▸ What the task requires
Required from the data below: the exact lines starting at the line containing "A alimentação e a atividade física são" and ending at the line containing "reducir las tareas", with both ends kept and all pictures dropped.

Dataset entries
....

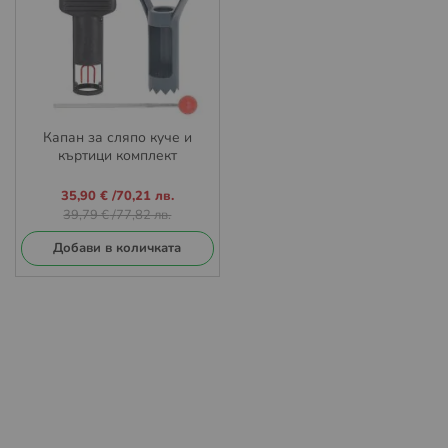
Капан за сляпо куче и
къртици комплект
Промо
35,90 €
/
70,21 лв.
цена
39,79 €
/
77,82 лв.
Добави в количката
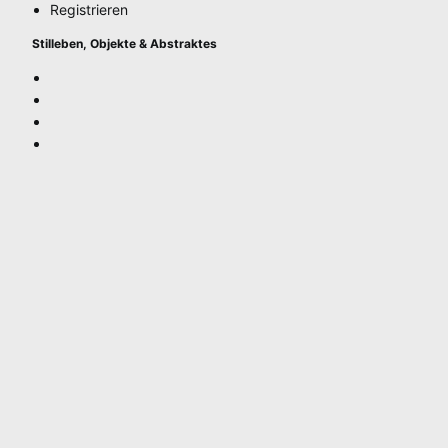
Registrieren
Stilleben, Objekte & Abstraktes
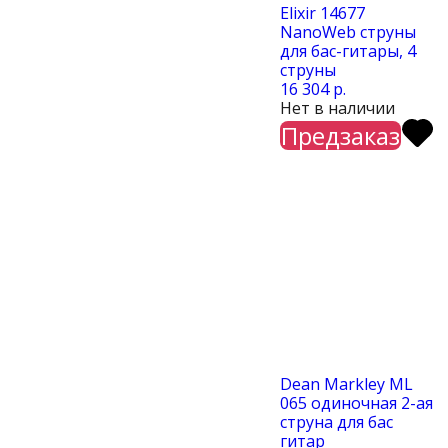
Elixir 14677
NanoWeb струны
для бас-гитары, 4
струны
16 304 р.
Нет в наличии
Предзаказ
Dean Markley ML
065 одиночная 2-ая
струна для бас
гитар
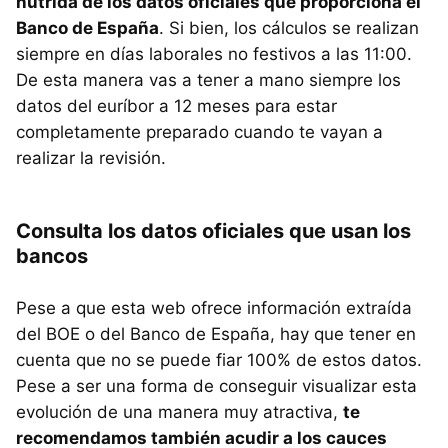
nutrida de los datos oficiales que proporciona el
Banco de España
. Si bien, los cálculos se realizan
siempre en días laborales no festivos a las 11:00.
De esta manera vas a tener a mano siempre los
datos del euríbor a 12 meses para estar
completamente preparado cuando te vayan a
realizar la revisión.
Consulta los datos oficiales que usan los
bancos
Pese a que esta web ofrece información extraída
del BOE o del Banco de España, hay que tener en
cuenta que no se puede fiar 100% de estos datos.
Pese a ser una forma de conseguir visualizar esta
evolución de una manera muy atractiva,
te
recomendamos también acudir a los cauces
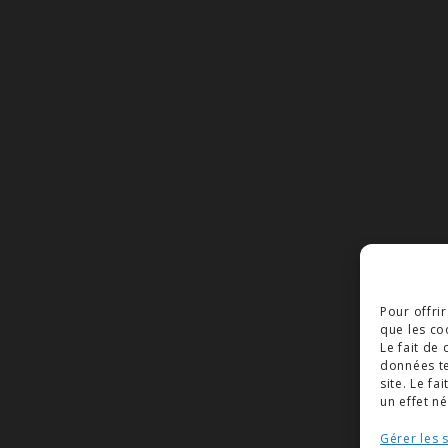
Pour offri
que les co
Le fait de
données te
site. Le f
un effet né
Gérer les 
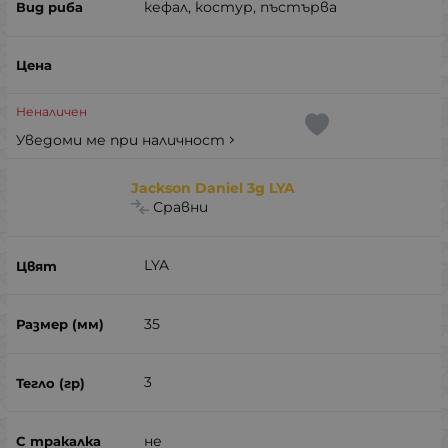
кефал, костур, пъстърва
Неналичен
Уведоми ме при наличност
Jackson Daniel 3g LYA
Сравни
LYA
35
3
не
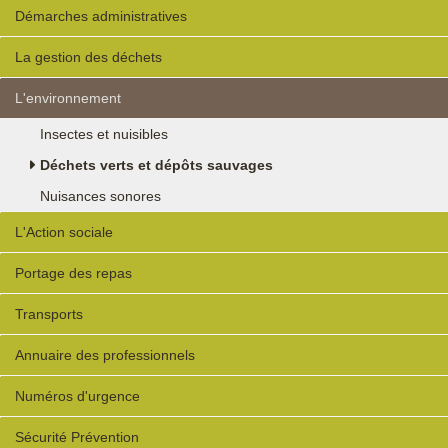
Démarches administratives
La gestion des déchets
L'environnement
Insectes et nuisibles
Déchets verts et dépôts sauvages
Nuisances sonores
L'Action sociale
Portage des repas
Transports
Annuaire des professionnels
Numéros d'urgence
Sécurité Prévention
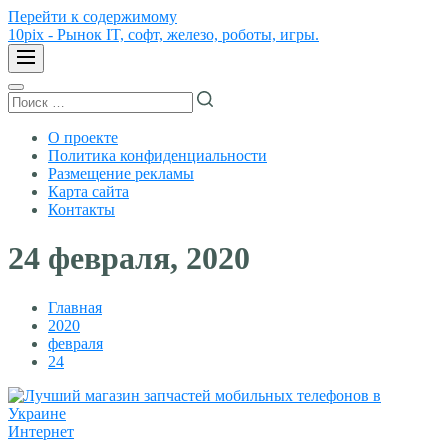
Перейти к содержимому
10pix - Рынок IT, софт, железо, роботы, игры.
О проекте
Политика конфиденциальности
Размещение рекламы
Карта сайта
Контакты
24 февраля, 2020
Главная
2020
февраля
24
Интернет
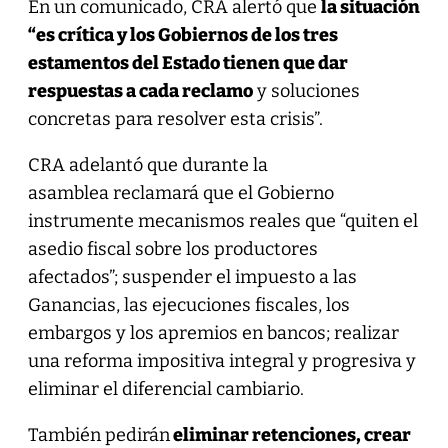
En un comunicado, CRA alertó que
la situación
“es crítica y los Gobiernos de los tres
estamentos del Estado tienen que dar
respuestas a cada reclamo
y soluciones
concretas para resolver esta crisis”.
CRA adelantó que durante la
asamblea reclamará que el Gobierno
instrumente mecanismos reales que “quiten el
asedio fiscal sobre los productores
afectados”; suspender el impuesto a las
Ganancias, las ejecuciones fiscales, los
embargos y los apremios en bancos; realizar
una reforma impositiva integral y progresiva y
eliminar el diferencial cambiario.
También pedirán
eliminar retenciones, crear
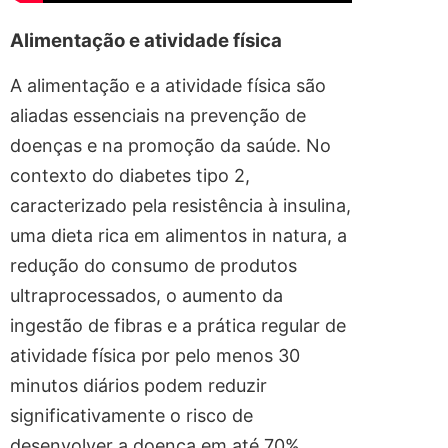
Alimentação e atividade física
A alimentação e a atividade física são
aliadas essenciais na prevenção de
doenças e na promoção da saúde. No
contexto do diabetes tipo 2,
caracterizado pela resistência à insulina,
uma dieta rica em alimentos in natura, a
redução do consumo de produtos
ultraprocessados, o aumento da
ingestão de fibras e a prática regular de
atividade física por pelo menos 30
minutos diários podem reduzir
significativamente o risco de
desenvolver a doença em até 70%.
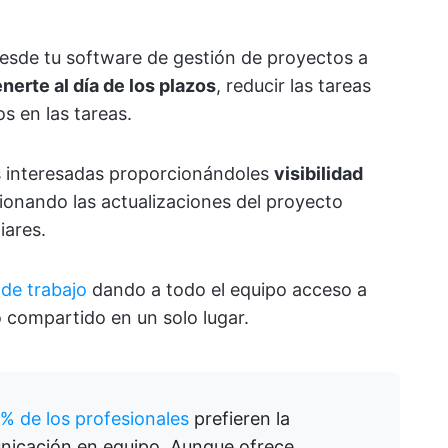
esde tu software de gestión de proyectos a
erte al día de los plazos
, reducir las tareas
os en las tareas.
es interesadas proporcionándoles
visibilidad
ionando las actualizaciones del proyecto
iares.
 de trabajo
dando a todo el equipo acceso a
 compartido en un solo lugar.
 % de los profesionales
prefieren la
unicación en equipo. Aunque ofrece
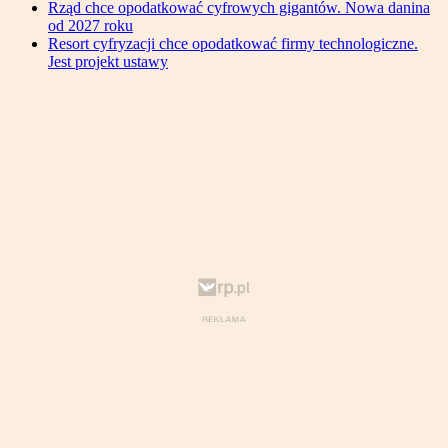
Rząd chce opodatkować cyfrowych gigantów. Nowa danina
od 2027 roku
Resort cyfryzacji chce opodatkować firmy technologiczne.
Jest projekt ustawy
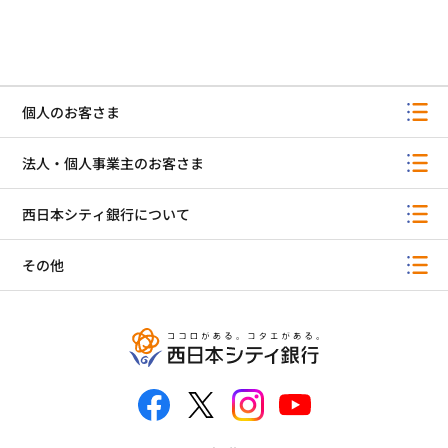
個人のお客さま
法人・個人事業主のお客さま
西日本シティ銀行について
その他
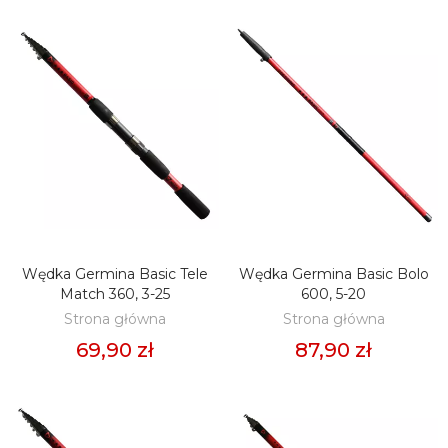
Wędka Germina Basic Tele
Wędka Germina Basic Bolo
DODAJ DO KOSZYKA
DODAJ DO KOSZYKA
Match 360, 3-25
600, 5-20
Strona główna
Strona główna
69,90 zł
87,90 zł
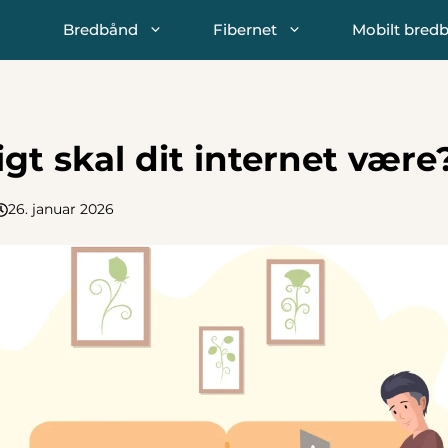
Bredbånd
Fibernet
Mobilt bred
gt skal dit internet være
26. januar 2026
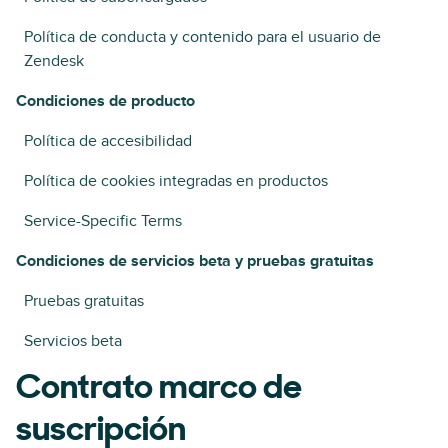
Política de conducta y contenido para el usuario de
Zendesk
Condiciones de producto
Política de accesibilidad
Política de cookies integradas en productos
Service-Specific Terms
Condiciones de servicios beta y pruebas gratuitas
Pruebas gratuitas
Servicios beta
Contrato marco de
suscripción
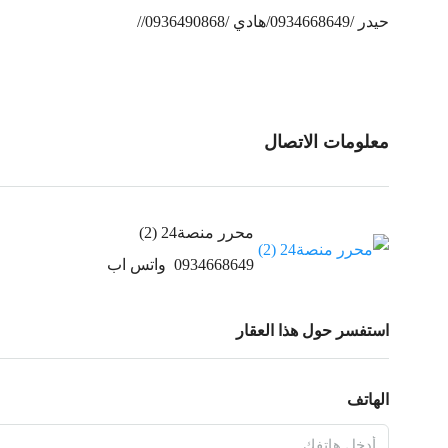
حيدر /0934668649/هادي /0936490868//
معلومات الاتصال
محرر منصة24 (2)
0934668649
واتس اب
استفسر حول هذا العقار
الهاتف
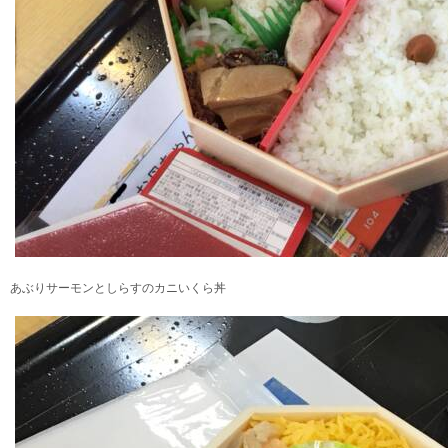
あぶりサーモンとしらすのカニいくら丼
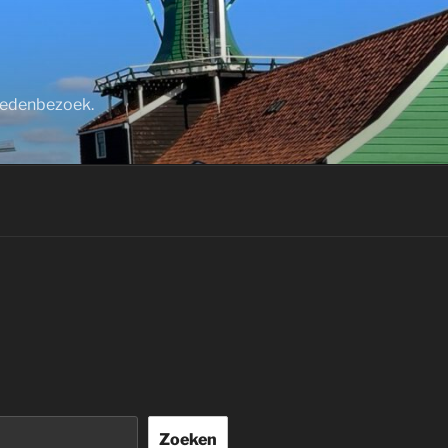
stedenbezoek.
Zoeken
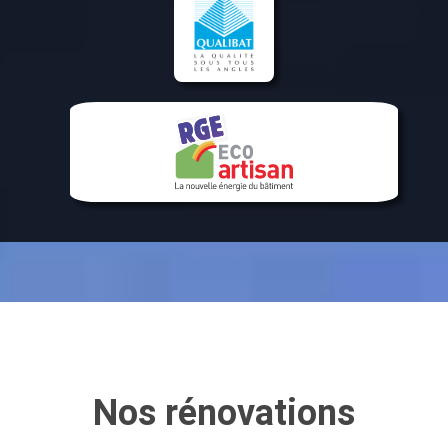
Nos rénovations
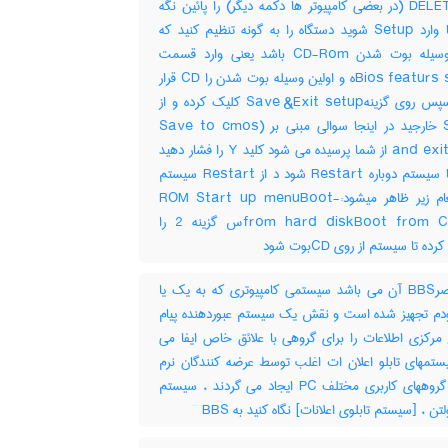
دکمه DELET (در بعضی کامپیوتر ها دکمه دیگر) را پائین نگه
دارید تا وارد Setup شوید دستگاه را به گونه تنظیم کنید که
اولین وسیله بوت شدن CD-Rom باشد یعنی وارد قسمت
Bios featurs setupه و اولین وسیله بوت شدن را CD قرار
دهید سپس روی گزینهSave &Exit setup کلیک کرده و از
Setup خارجید در اینجا سوالی مبنی بر (Save to cmos
and exit (Y/N از شما پرسیده می شود کلید Y را فشار دهید
دهید تا سیستم دوباره Restart شود د از Restart سیستم
سه پیغام زیر ظاهر میشود:-ROM Start up menuBoot
from hard diskBoot from CD-ROس گزینه 2 را
ده تا سیستم از روی CDبوت شود
مختصرBBS آن می باشد سیستمی کامپیوتری که به یک یا
دم تجهیز شده است و نقش یک سیستم عبوردهنده پیام
 مرکزی اطلاعات را برای گروهی با علائق خاص ایفا می
ستمهای تابلو اعلان ات اغلب توسط عرضه کنندگان نرم
افزار و گروههای کاربری مختلف PC ایجاد می گردند ، سیستم
تن ، [سیستم تابلوی اعلانات] نگاه کنید به ‎ BBS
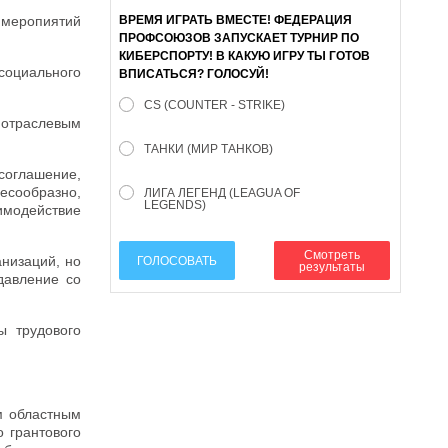
 меропиятий
ВРЕМЯ ИГРАТЬ ВМЕСТЕ! ФЕДЕРАЦИЯ
ПРОФСОЮЗОВ ЗАПУСКАЕТ ТУРНИР ПО
КИБЕРСПОРТУ! В КАКУЮ ИГРУ ТЫ ГОТОВ
социального
ВПИСАТЬСЯ? ГОЛОСУЙ!
CS (COUNTER - STRIKE)
отраслевым
ТАНКИ (МИР ТАНКОВ)
 соглашение,
есообразно,
ЛИГА ЛЕГЕНД (LEAGUA OF
LEGENDS)
имодействие
Смотреть
низаций, но
ГОЛОСОВАТЬ
результаты
давление со
ы трудового
м областным
 грантового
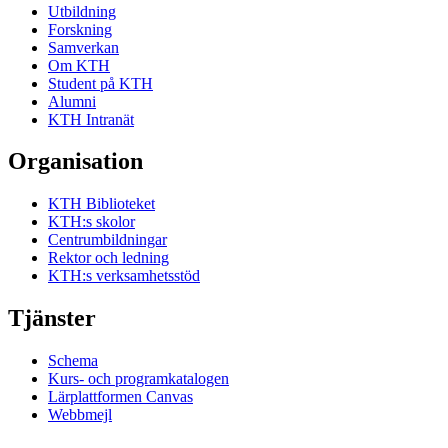
Utbildning
Forskning
Samverkan
Om KTH
Student på KTH
Alumni
KTH Intranät
Organisation
KTH Biblioteket
KTH:s skolor
Centrumbildningar
Rektor och ledning
KTH:s verksamhetsstöd
Tjänster
Schema
Kurs- och programkatalogen
Lärplattformen Canvas
Webbmejl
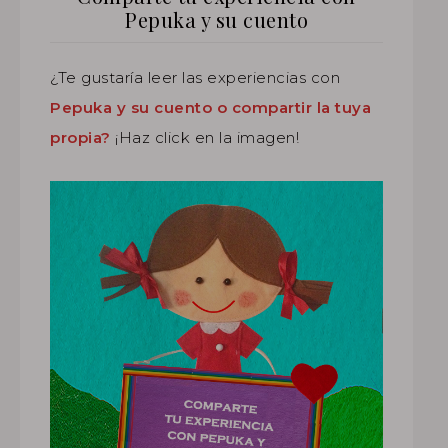
Pepuka y su cuento
¿Te gustaría leer las experiencias con
Pepuka y su cuento o compartir la tuya
propia?
¡Haz click en la imagen!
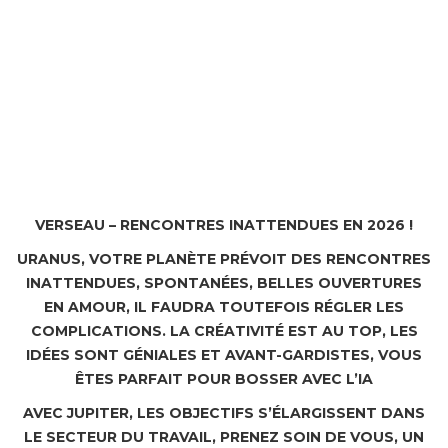
VERSEAU – RENCONTRES INATTENDUES EN 2026 !
URANUS, VOTRE PLANÈTE PRÉVOIT DES RENCONTRES
INATTENDUES, SPONTANÉES, BELLES OUVERTURES
EN AMOUR, IL FAUDRA TOUTEFOIS RÉGLER LES
COMPLICATIONS. LA CRÉATIVITÉ EST AU TOP, LES
IDÉES SONT GÉNIALES ET AVANT-GARDISTES, VOUS
ÊTES PARFAIT POUR BOSSER AVEC L’IA
AVEC JUPITER, LES OBJECTIFS S’ÉLARGISSENT DANS
LE SECTEUR DU TRAVAIL, PRENEZ SOIN DE VOUS, UN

....

▸ Answer to the problem
A alimentação e a atividade física são
aliadas essenciais na prevenção de
doenças e na promoção da saúde. No
contexto do diabetes tipo 2,
caracterizado pela resistência à insulina,
uma dieta rica em alimentos in natura, a
redução do consumo de produtos
ultraprocessados, o aumento da
ingestão de fibras e a prática regular de
atividade física por pelo menos 30
minutos diários podem reduzir
significativamente o risco de
desenvolver a doença em até 70%.
esde tu software de gestión de proyectos a
erte al día de los plazos
, reducir las tareas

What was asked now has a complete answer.